BEGIN

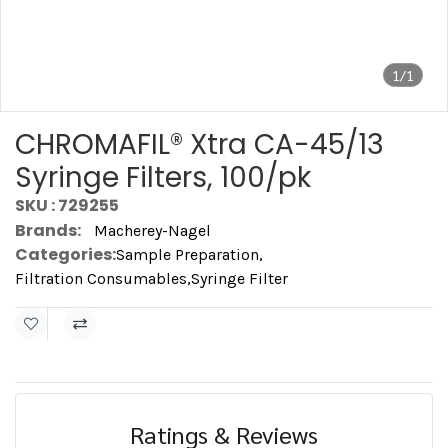
1/1
CHROMAFIL® Xtra CA-45/13
Syringe Filters, 100/pk
SKU : 729255
Brands:
Macherey-Nagel
Categories:
Sample Preparation
,
Filtration Consumables
,
Syringe Filter
Ratings & Reviews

END

» **What you are asked to do**:
Give back exactly the lines beginning at the one with "Sample Preparation" and ending at the final line of the material; both boundary lines belong in it.

» **Solved exercise**:
Sample Preparation
,
Filtration Consumables
,
Syringe Filter
Ratings & Reviews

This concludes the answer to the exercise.